But there was one thing that I was very clear with Anita about and emphasized many times over: I was not someone who needed ‘fixing’.

I was not someone who was getting out of a marriage and was trying to figure out what happened and what went wrong in a hazy daze. Not that working on yourself is something that should ever be considered ‘done’ as we should always be curious, learning and growing, but I had done a lot of that already. I had adopted a holistic approach towards this and handled it mentally, emotionally, spiritually – any way I could.

Anita: Although he was just coming out of his marriage legally now, he had been awakened much earlier and had been working on his issues for a few years.

David: So although I was looking for someone who I felt connected to, I was also looking for someone who knew themselves because I knew myself. But here was Anita telling me to call her in eight months when I was legally divorced and ‘ready’.

I thought, ‘Well this was a nice date.’ I had been on 25 dates by this point so I figured I would move on. But I just couldn’t stop thinking about her…

Anita: When I got to work the next day my friend Earla looked at me and said, “Oh my God! That must have been an amazing date  – your whole energy has shifted! You look like a different person.”

She asked me to tell her about the date so I did.

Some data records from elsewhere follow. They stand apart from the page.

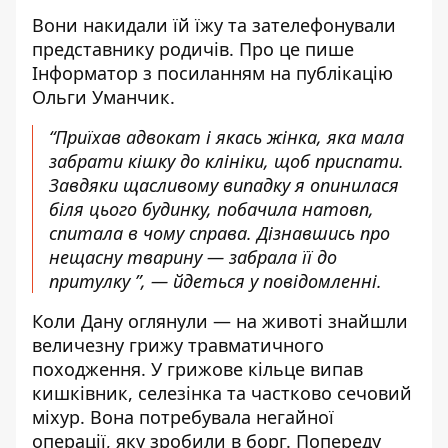
Вони накидали їй їжу та зателефонували
представнику родичів. Про це пише
Інформатор
з посиланням на публікацію
Ольги Уманчик
.
“Приїхав адвокат і якась жінка, яка мала
забрати кішку до клініки, щоб приспати.
Завдяки щасливому випадку я опинилася
біля цього будинку, побачила натовп,
спитала в чому справа. Дізнавшись про
нещасну тварину — забрала її до
притулку ”, — йдеться у повідомленні.
Коли Дану оглянули — на животі знайшли
величезну грижу травматичного
походження. У грижове кільце випав
кишківник, селезінка та частково сечовий
міхур. Вона потребувала негайної
операції, яку зробили в борг. Попереду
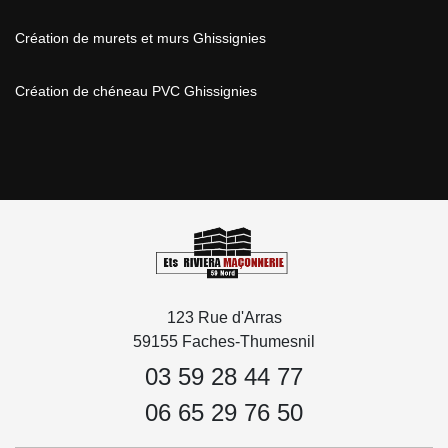
Création de murets et murs Ghissignies
Création de chéneau PVC Ghissignies
123 Rue d'Arras
59155 Faches-Thumesnil
03 59 28 44 77
06 65 29 76 50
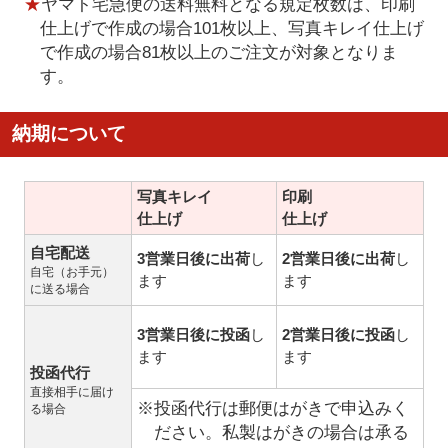
★
ヤマト宅急便の送料無料となる規定枚数は、印刷
仕上げで作成の場合101枚以上、写真キレイ仕上げ
で作成の場合81枚以上のご注文が対象となりま
す。
納期について
写真キレイ
印刷
仕上げ
仕上げ
自宅配送
3営業日後に出荷
し
2営業日後に出荷
し
自宅（お手元）
ます
ます
に送る場合
3営業日後に投函
し
2営業日後に投函
し
ます
ます
投函代行
直接相手に届け
※投函代行は郵便はがきで申込みく
る場合
ださい。私製はがきの場合は承る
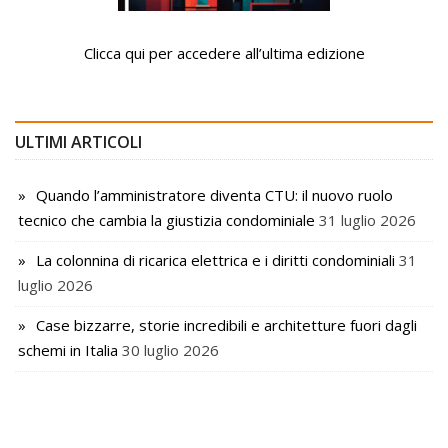
Clicca qui per accedere all’ultima edizione
ULTIMI ARTICOLI
Quando l’amministratore diventa CTU: il nuovo ruolo
tecnico che cambia la giustizia condominiale
31 luglio 2026
La colonnina di ricarica elettrica e i diritti condominiali
31
luglio 2026
Case bizzarre, storie incredibili e architetture fuori dagli
schemi in Italia
30 luglio 2026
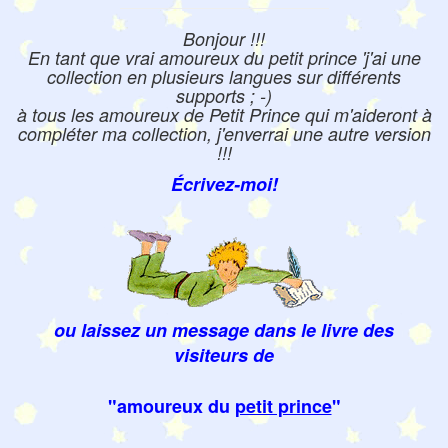
Bonjour !!!
En tant que vrai amoureux du petit prince 'j'ai une
collection en plusieurs langues sur différents
supports ; -)
à tous les amoureux de Petit Prince qui m'aideront à
compléter ma collection, j'enverrai une autre version
!!!
Écrivez-moi!
ou laissez un message dans le livre des
visiteurs de
"amoureux du
petit prince
"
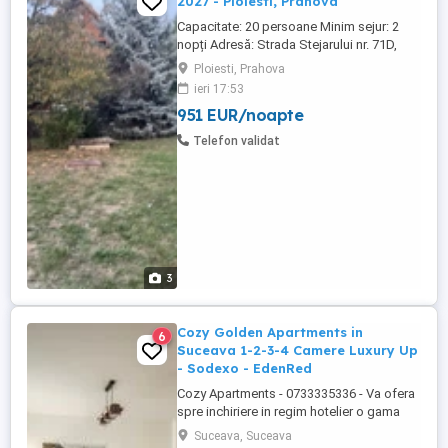
2027 - Ploiesti, Prahova
Capacitate: 20 persoane Minim sejur: 2
nopți Adresă: Strada Stejarului nr. 71D,
Ploiești Configurație: 8 camere 3 băi 3
Ploiesti, Prahova
bucătării utilate TV în fiecare cameră Aer
ieri 17:53
condiționat WiFi Mașină de spălat Terasă
951 EUR/noapte
și grătar în curte Parcare în curte Preț: 5000
lei noapte pentru grup de până ...
Telefon validat
3
Cozy Golden Apartments in
6
Suceava 1-2-3-4 Camere Luxury Up
- Sodexo - EdenRed
Cozy Apartments - 0733335336 - Va ofera
spre inchiriere in regim hotelier o gama
variata de apartamente si garsoniere
Suceava, Suceava
situate in puncte cheie ale orasului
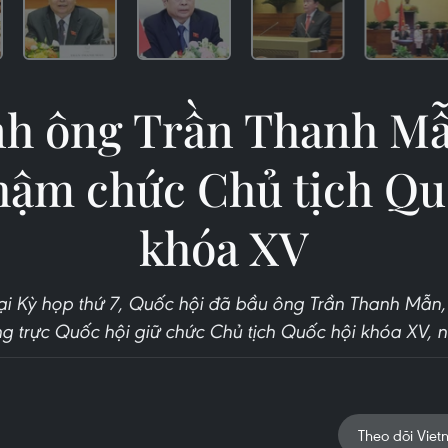
nh ông Trần Thanh Mẫ
hậm chức Chủ tịch Qu
khóa XV
i Kỳ họp thứ 7, Quốc hội đã bầu ông Trần Thanh Mẫn, Ủ
g trực Quốc hội giữ chức Chủ tịch Quốc hội khóa XV, 
Theo dõi Viet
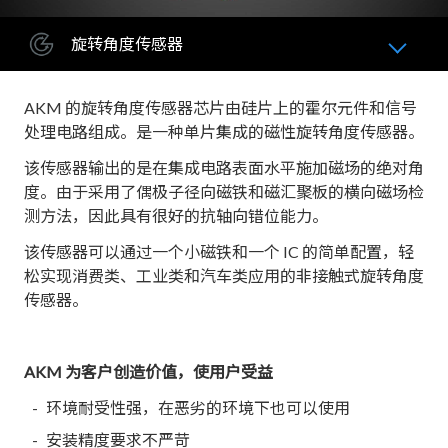
旋转角度传感器
AKM 的旋转角度传感器芯片由硅片上的霍尔元件和信号
处理电路组成。是一种单片集成的磁性旋转角度传感器。
该传感器输出的是在集成电路表面水平施加磁场的绝对角
度。由于采用了偶极子径向磁铁和磁汇聚板的横向磁场检
测方法，因此具有很好的抗轴向错位能力。
该传感器可以通过一个小磁铁和一个 IC 的简单配置，轻
松实现消费类、工业类和汽车类应用的非接触式旋转角度
传感器。
AKM 为客户创造价值，使用户受益
环境耐受性强，在恶劣的环境下也可以使用
安装精度要求不严苛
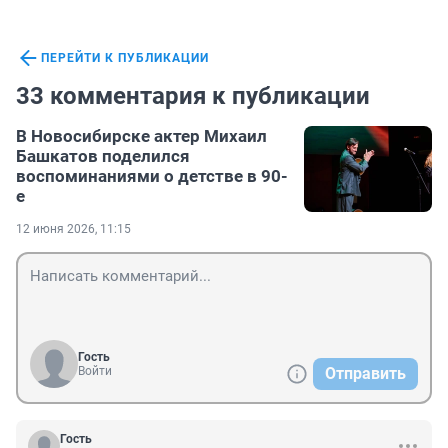
ПЕРЕЙТИ К ПУБЛИКАЦИИ
33 комментария к публикации
В Новосибирске актер Михаил
Башкатов поделился
воспоминаниями о детстве в 90-
е
12 июня 2026, 11:15
Гость
Войти
Отправить
Гость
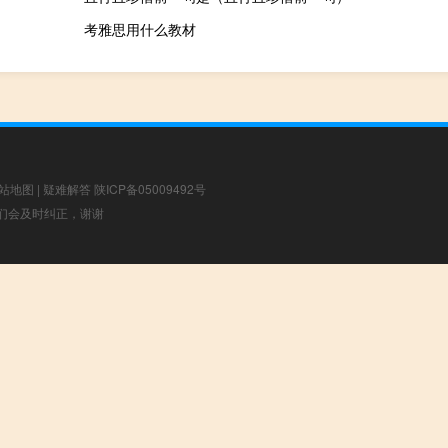
考雅思用什么教材
站地图
|
疑难解答
陕ICP备05009492号
，我们会及时纠正，谢谢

She said, “So when are you guys meeting again?” I said. “Oh, we’re not. I told him I don’t want to see him again…”

She said, “Let me get this right: You potentially met your soulmate and then told him that you didn’t want to see him again?!”

I said, “Yes.”

She said, “Did you talk to your best friend Basak about this? What did she say?”

“She told me that she was proud of me for actually going on a date and that I didn’t have to see him again if I didn’t want to.”

She said, “But that’s because she hasn’t seen you. If she could see you, she would tell you to call him because she would see that you look like a completely different person since you met him!”

Basak had just relocated to another country that month and hadn’t settled in yet. Our regular Skype sessions had turned into WhatsApp calls whenever we had the chance.

The next day she asked me again if I called him and I told her I hadn’t, that I was too proud to. I said, “You have to let it go, I’m going on another date …”

She looked at me and said, “Your heart’s not even in it. Just call the guy.”

I said, “I’m not going to do that and he’s not going to call either.”

She looked at me and said, “He will call. It would just be easier if you called him first because you told him not to call…”

I thought I would never hear from him again.

“The night ended with her basically telling me that we weren’t going to have a second date.”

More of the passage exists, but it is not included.